--- RECORD EXTRACTS Enclosed Below ---
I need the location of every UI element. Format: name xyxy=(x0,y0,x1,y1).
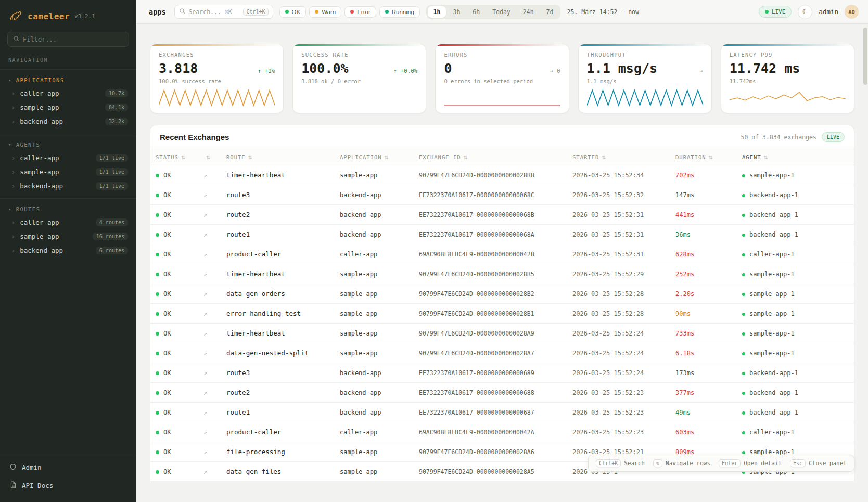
table-row[interactable]: OK ↗ error-handling-test sample-app 9079… xyxy=(150,304,854,324)
table-row[interactable]: OK ↗ route3 backend-app EE7322370A10617-… xyxy=(150,363,854,383)
open-exchange-icon[interactable]: ↗ xyxy=(203,409,207,416)
avatar[interactable]: AD xyxy=(845,5,859,19)
section-header-applications[interactable]: ▾ APPLICATIONS xyxy=(0,74,136,86)
filter-chip[interactable]: Running xyxy=(379,6,420,18)
col-agent[interactable]: AGENT⇅ xyxy=(737,149,854,165)
sidebar-item-agent[interactable]: › backend-app 1/1 live xyxy=(0,179,136,193)
sidebar-item-route[interactable]: › sample-app 16 routes xyxy=(0,229,136,243)
sidebar-filter[interactable] xyxy=(7,32,129,47)
stat-value: 1.1 msg/s xyxy=(587,61,657,76)
sidebar-item-admin[interactable]: Admin xyxy=(0,458,136,477)
live-badge: 1/1 live xyxy=(96,182,128,190)
status-ok-dot xyxy=(156,391,159,395)
sidebar-item-route[interactable]: › backend-app 6 routes xyxy=(0,243,136,258)
table-row[interactable]: OK ↗ route1 backend-app EE7322370A10617-… xyxy=(150,403,854,422)
table-row[interactable]: OK ↗ timer-heartbeat sample-app 90799F47… xyxy=(150,324,854,343)
table-row[interactable]: OK ↗ route2 backend-app EE7322370A10617-… xyxy=(150,205,854,225)
chevron-right-icon: › xyxy=(11,169,15,176)
agent-dot xyxy=(742,411,745,415)
open-exchange-icon[interactable]: ↗ xyxy=(203,191,207,199)
sidebar-item-application[interactable]: › backend-app 32.2k xyxy=(0,114,136,128)
time-range-button[interactable]: 3h xyxy=(447,6,466,18)
open-exchange-icon[interactable]: ↗ xyxy=(203,448,207,456)
time-range-button[interactable]: 7d xyxy=(541,6,559,18)
count-badge: 32.2k xyxy=(105,118,128,125)
sidebar-filter-input[interactable] xyxy=(23,36,123,43)
sidebar-item-agent[interactable]: › caller-app 1/1 live xyxy=(0,151,136,165)
sidebar-item-application[interactable]: › sample-app 84.1k xyxy=(0,100,136,114)
sidebar-item-label: backend-app xyxy=(20,247,91,254)
chevron-right-icon: › xyxy=(11,155,15,162)
sidebar-item-agent[interactable]: › sample-app 1/1 live xyxy=(0,165,136,179)
open-exchange-icon[interactable]: ↗ xyxy=(203,468,207,475)
open-exchange-icon[interactable]: ↗ xyxy=(203,369,207,377)
table-row[interactable]: OK ↗ product-caller caller-app 69AC90BF8… xyxy=(150,422,854,442)
stat-title: LATENCY P99 xyxy=(730,52,846,58)
open-exchange-icon[interactable]: ↗ xyxy=(203,310,207,317)
col-expand[interactable]: ⇅ xyxy=(198,149,221,165)
table-row[interactable]: OK ↗ route2 backend-app EE7322370A10617-… xyxy=(150,383,854,403)
open-exchange-icon[interactable]: ↗ xyxy=(203,231,207,238)
exchange-id-cell: EE7322370A10617-000000000000068A xyxy=(414,225,567,244)
open-exchange-icon[interactable]: ↗ xyxy=(203,271,207,278)
sidebar-item-application[interactable]: › caller-app 10.7k xyxy=(0,86,136,100)
moon-icon: ☾ xyxy=(802,8,809,16)
routes-badge: 4 routes xyxy=(96,218,128,226)
application-cell: sample-app xyxy=(335,284,414,304)
sparkline-chart xyxy=(730,88,846,108)
status-ok-dot xyxy=(156,213,159,217)
filter-chip[interactable]: OK xyxy=(279,6,307,18)
section-header-agents[interactable]: ▾ AGENTS xyxy=(0,138,136,151)
col-exchange-id[interactable]: EXCHANGE ID⇅ xyxy=(414,149,567,165)
started-cell: 2026-03-25 15:52:31 xyxy=(567,225,670,244)
table-row[interactable]: OK ↗ data-gen-nested-split sample-app 90… xyxy=(150,343,854,363)
open-exchange-icon[interactable]: ↗ xyxy=(203,350,207,357)
table-row[interactable]: OK ↗ product-caller caller-app 69AC90BF8… xyxy=(150,244,854,264)
col-application[interactable]: APPLICATION⇅ xyxy=(335,149,414,165)
search-input[interactable] xyxy=(189,8,240,16)
search-box[interactable]: Ctrl+K xyxy=(174,5,273,19)
table-row[interactable]: OK ↗ timer-heartbeat sample-app 90799F47… xyxy=(150,264,854,284)
open-exchange-icon[interactable]: ↗ xyxy=(203,389,207,396)
table-row[interactable]: OK ↗ route3 backend-app EE7322370A10617-… xyxy=(150,185,854,205)
col-started[interactable]: STARTED⇅ xyxy=(567,149,670,165)
open-exchange-icon[interactable]: ↗ xyxy=(203,211,207,218)
table-row[interactable]: OK ↗ timer-heartbeat sample-app 90799F47… xyxy=(150,165,854,185)
open-exchange-icon[interactable]: ↗ xyxy=(203,251,207,258)
table-header-row: STATUS⇅ ⇅ ROUTE⇅ APPLICATION⇅ EXCHANGE I… xyxy=(150,149,854,165)
section-header-routes[interactable]: ▾ ROUTES xyxy=(0,203,136,215)
sidebar-item-api-docs[interactable]: API Docs xyxy=(0,477,136,495)
col-route[interactable]: ROUTE⇅ xyxy=(221,149,335,165)
application-cell: sample-app xyxy=(335,264,414,284)
filter-chip[interactable]: Warn xyxy=(309,6,341,18)
route-cell: route2 xyxy=(221,383,335,403)
sort-icon: ⇅ xyxy=(602,155,606,160)
status-ok-dot xyxy=(156,431,159,434)
status-label: OK xyxy=(163,409,171,416)
application-cell: sample-app xyxy=(335,324,414,343)
time-range-button[interactable]: 6h xyxy=(467,6,486,18)
scrollbar-track[interactable] xyxy=(863,24,867,502)
open-exchange-icon[interactable]: ↗ xyxy=(203,330,207,337)
chevron-right-icon: › xyxy=(11,233,15,240)
time-range-button[interactable]: 24h xyxy=(517,6,540,18)
live-indicator[interactable]: LIVE xyxy=(759,6,792,18)
dark-mode-toggle[interactable]: ☾ xyxy=(798,5,812,19)
filter-chip[interactable]: Error xyxy=(344,6,376,18)
time-range-button[interactable]: Today xyxy=(487,6,516,18)
application-cell: caller-app xyxy=(335,422,414,442)
scrollbar-thumb[interactable] xyxy=(863,28,867,85)
col-status[interactable]: STATUS⇅ xyxy=(150,149,198,165)
open-exchange-icon[interactable]: ↗ xyxy=(203,429,207,436)
app-root: cameleer v3.2.1 NAVIGATION ▾ APPLICATION… xyxy=(0,0,868,502)
status-ok-dot xyxy=(156,233,159,237)
recent-exchanges-panel: Recent Exchanges 50 of 3.834 exchanges L… xyxy=(150,125,854,482)
open-exchange-icon[interactable]: ↗ xyxy=(203,172,207,179)
time-range-button[interactable]: 1h xyxy=(428,6,446,18)
route-cell: data-gen-nested-split xyxy=(221,343,335,363)
table-row[interactable]: OK ↗ data-gen-orders sample-app 90799F47… xyxy=(150,284,854,304)
col-duration[interactable]: DURATION⇅ xyxy=(670,149,737,165)
table-row[interactable]: OK ↗ route1 backend-app EE7322370A10617-… xyxy=(150,225,854,244)
open-exchange-icon[interactable]: ↗ xyxy=(203,290,207,298)
sidebar-item-route[interactable]: › caller-app 4 routes xyxy=(0,215,136,229)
--- End of Enclosed RECORD EXTRACTS ---
INSTRUCTIONS TO FOLLOW: The answer must be every line from the records above that contains the word "button", copied out.

REPLY TO THE TASK:
time-range-button[interactable]: 3h xyxy=(447,6,466,18)
time-range-button[interactable]: 7d xyxy=(541,6,559,18)
time-range-button[interactable]: 6h xyxy=(467,6,486,18)
time-range-button[interactable]: 24h xyxy=(517,6,540,18)
time-range-button[interactable]: Today xyxy=(487,6,516,18)
time-range-button[interactable]: 1h xyxy=(428,6,446,18)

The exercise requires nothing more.